L’argomento che, in questo tempo, riempie le pagine dei giornali, le trasmissioni televisive, i nostri dialoghi tra amici e parenti, assorbendo gran parte della nostra vita è chiaramente questa pandemia del Coronavirus, Covid-19. E come non parlarne anche noi?
Vorremmo farlo, però, dal nostro punto di vista, con la nostra sensibilità ed esperienza di missionari.
Una prima cosa che vorremmo sottolineare riguarda la preoccupazione del contagio.
E il nostro pensiero corre a quei Paesi, a quei continenti in cui le strutture sanitarie non sono assolutamente all’altezza di affrontare questa pandemia.
Pensiamo a Paesi dell’Africa dove non ci sono ospedali adeguati, rarissimi reparti di terapie intensive, scarsità assoluta di medici e infermieri preparati, scarsità di medicinali e materiali sanitari.
Pensiamo a Paesi in cui normalmente il paziente, se vuole essere curato in ospedale, deve comprarsi le medicine, le garze e le siringhe perché l’ospedale non le fornisce.
Paesi in cui le autorità e le strutture pubbliche non sono assolutamente in grado di gestire le emergenze. Paesi già flagellati costantemente da epidemie come la malaria, la dengue, il colera e altre malattie che ogni anno mietono innumerevoli vittime.
E pensiamo ai nostri missionari che vivono tra queste popolazioni, impegnati soprattutto nell’opera di solidarietà, nella informazione capillare della gente, fino ai villaggi più sperduti, nella prevenzione, nell’accompagnamento dei malati, delle famiglie, delle comunità.
Missionari che generalmente sentono il pericolo e la paura di rimanere in quelle situazioni, ma che trovano nella loro vocazione e nella profonda spiritualità missionaria la forza di non abbandonare quelle popolazioni proprio nell’ora della maggiore necessità.

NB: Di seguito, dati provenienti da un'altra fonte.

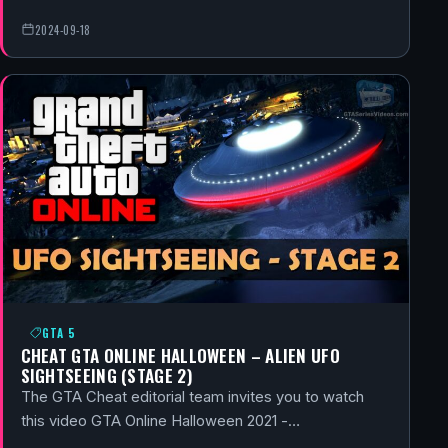
2024-09-18
GTA 5
CHEAT GTA ONLINE HALLOWEEN – ALIEN UFO
SIGHTSEEING (STAGE 2)
The GTA Cheat editorial team invites you to watch
this video GTA Online Halloween 2021 -…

Ma pensiamo anche oltre la pandemia. Perché questa preoccupazione del momento non può oscurare la nostra attenzione verso quelle situazioni e popolazioni che vivono da molto più tempo nella guerra, nella fame, nella necessità di fuggire dalla loro terra. Pensiamo al problema delle migrazioni che in questo tempo è stato totalmente oscurato dai maggiori mezzi di comunicazione sociale.
Pensiamo a coloro che continuano a bussare alle porte di questa Europa e si trovano davanti sbarramenti, muri di filo spinato, addirittura forze di polizia ed esercito schierati con manganelli e gas lacrimogeni.
Per questi poveri il Coronavirus rischia di essere l’ultimo dei problemi di cui preoccuparsi e, Dio non voglia, può diventare per molti di loro il colpo di grazia.
Noi missionari pensiamo oltre, anche in un’altra prospettiva.
Se da un lato siamo abituati ad incontrare e affrontare situazioni umane estremamente faticose, siamo anche allenati dalla nostra esperienza e dalla nostra fede a guardare più avanti, ad allungare lo sguardo sul futuro con la immortale speranza di un tempo in cui tutto questo passerà, con la fiducia in un mondo nuovo, con la certezza che il Regno di Dio è più forte di ogni male e troverà il modo di manifestarsi anche nelle situazioni più terribili.
In questi giorni si dice frequentemente che, dopo questo periodo di oscurità, il sole tornerà a brillare.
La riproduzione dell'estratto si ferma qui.